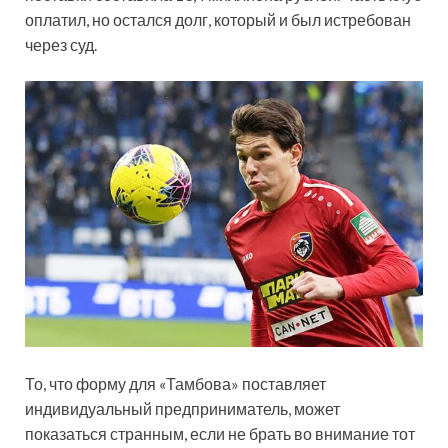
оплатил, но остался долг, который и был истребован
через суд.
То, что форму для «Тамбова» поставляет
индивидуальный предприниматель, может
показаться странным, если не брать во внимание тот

- - - - - - -

Now transcribe all the entries above exactly, so that no picture is carried over.

> FINAL ANSWER:
оплатил, но остался долг, который и был истребован
через суд.
То, что форму для «Тамбова» поставляет
индивидуальный предприниматель, может
показаться странным, если не брать во внимание тот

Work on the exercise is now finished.